The entries that follow should be reproduced exactly, with no images carried over.

» **RECORDS SUPPLIED**
------------------------------------------------------------

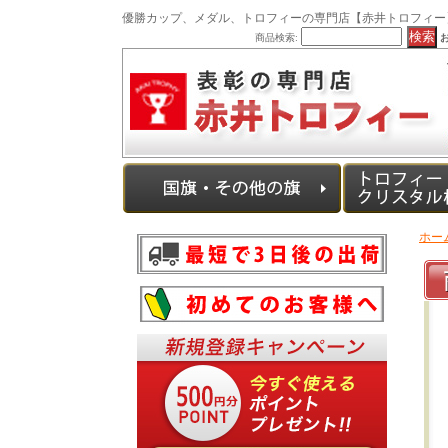
優勝カップ、メダル、トロフィーの専門店【赤井トロフィー
商品検索:
ホー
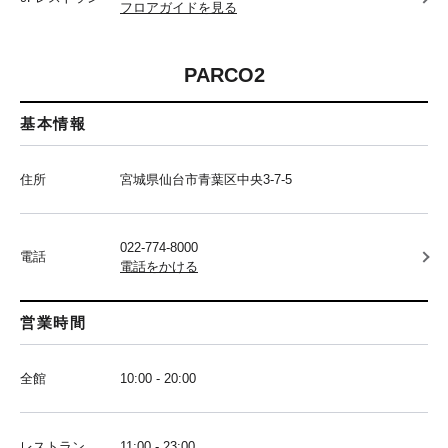
フロアガイドを見る
PARCO2
基本情報
住所
宮城県仙台市青葉区中央3-7-5
022-774-8000
電話
電話をかける
営業時間
全館
10:00 - 20:00
レストラン
11:00 - 23:00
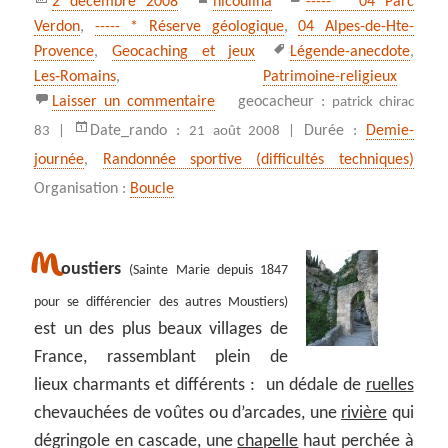
2 décembre 2008
nicoulina
----- * 04 Parc
le
Verdon
,
----- * Réserve géologique
,
04 Alpes-de-Hte-
Mots-
Provence
,
Geocaching et jeux
Légende-anecdote
,
clés
Les‑Romains
,
Patrimoine-religieux
sur *** Le sentier de la chaîne à M
Laisser un commentaire
geocacheur :
patrick chirac
Date_rando :
Durée :
Demie-
83 |
21 août 2008 |
journée
,
Randonnée sportive (difficultés techniques)
Organisation :
Boucle
M
oustiers
(Sainte Marie depuis 1847
pour se différencier des autres Moustiers)
est un des plus beaux villages de
France, rassemblant plein de
lieux charmants et différents : un dédale de
ruelles
chevauchées de voûtes ou d’arcades, une
rivière
qui
dégringole en cascade, une
chapelle
haut perchée à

------------------------------------------------------------

» **RESPONSE BOX**
優勝カップ、メダル、トロフィーの専門店【赤井トロフィー
商品検索:
ホー
フロアガイドを見る
PARCO2
基本情報
住所
宮城県仙台市青葉区中央3-7-5
022-774-8000
電話
電話をかける
営業時間
全館
10:00 - 20:00
レストラン
11:00 - 23:00
2 décembre 2008
nicoulina
----- * 04 Parc
le
Verdon
,
----- * Réserve géologique
,
04 Alpes-de-Hte-
Mots-
Provence
,
Geocaching et jeux
Légende-anecdote
,
clés
Les‑Romains
,
Patrimoine-religieux
sur *** Le sentier de la chaîne à M
Laisser un commentaire
geocacheur :
patrick chirac
Date_rando :
Durée :
Demie-
83 |
21 août 2008 |
journée
,
Randonnée sportive (difficultés techniques)
Organisation :
Boucle
M
oustiers
(Sainte Marie depuis 1847
pour se différencier des autres Moustiers)
est un des plus beaux villages de
France, rassemblant plein de
lieux charmants et différents : un dédale de
ruelles
chevauchées de voûtes ou d’arcades, une
rivière
qui
dégringole en cascade, une
chapelle
haut perchée à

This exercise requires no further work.